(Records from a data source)
————

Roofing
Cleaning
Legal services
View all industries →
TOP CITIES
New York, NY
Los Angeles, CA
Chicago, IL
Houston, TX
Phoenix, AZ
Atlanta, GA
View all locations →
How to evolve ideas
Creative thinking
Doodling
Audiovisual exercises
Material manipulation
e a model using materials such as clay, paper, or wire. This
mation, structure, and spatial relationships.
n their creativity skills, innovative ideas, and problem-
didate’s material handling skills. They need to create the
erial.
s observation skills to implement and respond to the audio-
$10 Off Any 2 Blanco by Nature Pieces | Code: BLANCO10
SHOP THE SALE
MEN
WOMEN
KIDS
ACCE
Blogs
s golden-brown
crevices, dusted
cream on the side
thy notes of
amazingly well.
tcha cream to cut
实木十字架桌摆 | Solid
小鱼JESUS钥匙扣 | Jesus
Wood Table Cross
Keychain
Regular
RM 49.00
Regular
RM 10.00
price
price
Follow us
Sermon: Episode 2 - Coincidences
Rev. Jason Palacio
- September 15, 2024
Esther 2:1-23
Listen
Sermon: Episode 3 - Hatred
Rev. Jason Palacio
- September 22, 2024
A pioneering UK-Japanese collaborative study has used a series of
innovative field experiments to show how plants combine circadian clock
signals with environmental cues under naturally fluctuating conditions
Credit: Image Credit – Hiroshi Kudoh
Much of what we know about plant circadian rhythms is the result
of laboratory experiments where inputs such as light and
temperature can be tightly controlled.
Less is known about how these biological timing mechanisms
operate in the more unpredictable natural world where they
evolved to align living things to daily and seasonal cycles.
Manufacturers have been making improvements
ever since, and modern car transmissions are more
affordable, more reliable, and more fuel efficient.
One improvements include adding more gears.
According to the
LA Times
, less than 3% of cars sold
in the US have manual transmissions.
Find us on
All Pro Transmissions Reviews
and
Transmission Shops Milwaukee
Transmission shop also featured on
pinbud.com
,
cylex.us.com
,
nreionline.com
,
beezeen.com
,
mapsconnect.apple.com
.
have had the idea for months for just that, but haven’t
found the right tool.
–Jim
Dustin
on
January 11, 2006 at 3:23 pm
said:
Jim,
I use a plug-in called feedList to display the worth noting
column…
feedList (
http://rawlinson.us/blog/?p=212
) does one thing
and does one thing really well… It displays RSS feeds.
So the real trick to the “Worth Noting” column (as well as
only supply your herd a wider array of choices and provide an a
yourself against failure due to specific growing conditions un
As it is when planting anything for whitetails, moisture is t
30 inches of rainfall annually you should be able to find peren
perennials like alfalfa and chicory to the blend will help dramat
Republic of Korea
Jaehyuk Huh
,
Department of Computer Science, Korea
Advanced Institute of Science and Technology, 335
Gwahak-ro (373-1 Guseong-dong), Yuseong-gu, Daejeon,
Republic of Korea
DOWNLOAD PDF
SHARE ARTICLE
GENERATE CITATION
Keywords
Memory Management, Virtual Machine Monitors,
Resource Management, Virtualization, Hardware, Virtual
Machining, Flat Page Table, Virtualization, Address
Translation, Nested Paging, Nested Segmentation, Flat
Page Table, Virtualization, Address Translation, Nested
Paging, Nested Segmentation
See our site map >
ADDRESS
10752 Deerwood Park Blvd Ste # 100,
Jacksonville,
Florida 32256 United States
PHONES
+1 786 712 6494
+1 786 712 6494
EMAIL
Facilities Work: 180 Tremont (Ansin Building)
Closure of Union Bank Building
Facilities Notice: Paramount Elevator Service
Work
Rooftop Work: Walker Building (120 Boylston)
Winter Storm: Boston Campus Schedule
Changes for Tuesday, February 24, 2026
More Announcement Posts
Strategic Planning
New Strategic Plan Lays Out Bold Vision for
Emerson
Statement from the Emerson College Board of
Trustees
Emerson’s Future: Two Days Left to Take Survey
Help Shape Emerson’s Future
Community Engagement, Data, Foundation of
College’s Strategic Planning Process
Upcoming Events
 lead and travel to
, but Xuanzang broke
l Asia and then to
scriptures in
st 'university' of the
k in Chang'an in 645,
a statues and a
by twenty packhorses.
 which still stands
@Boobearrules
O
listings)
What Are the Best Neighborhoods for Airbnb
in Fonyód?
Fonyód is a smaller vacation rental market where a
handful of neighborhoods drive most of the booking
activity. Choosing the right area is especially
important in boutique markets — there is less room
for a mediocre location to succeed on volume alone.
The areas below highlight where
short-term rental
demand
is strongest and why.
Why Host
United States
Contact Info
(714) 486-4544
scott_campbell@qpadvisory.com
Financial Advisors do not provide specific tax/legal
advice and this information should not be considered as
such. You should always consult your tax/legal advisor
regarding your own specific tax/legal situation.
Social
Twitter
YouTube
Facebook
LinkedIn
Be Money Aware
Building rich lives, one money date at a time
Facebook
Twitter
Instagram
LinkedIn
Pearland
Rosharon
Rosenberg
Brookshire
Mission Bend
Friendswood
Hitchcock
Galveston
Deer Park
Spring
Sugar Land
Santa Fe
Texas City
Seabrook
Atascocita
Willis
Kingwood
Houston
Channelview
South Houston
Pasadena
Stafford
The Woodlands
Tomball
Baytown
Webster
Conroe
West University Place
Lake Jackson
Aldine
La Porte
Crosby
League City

————

Exercise requirements
Filter the entries down to the lines that hold "have". Copy those lines.

Response
Manufacturers have been making improvements
in the US have manual transmissions.
have had the idea for months for just that, but haven’t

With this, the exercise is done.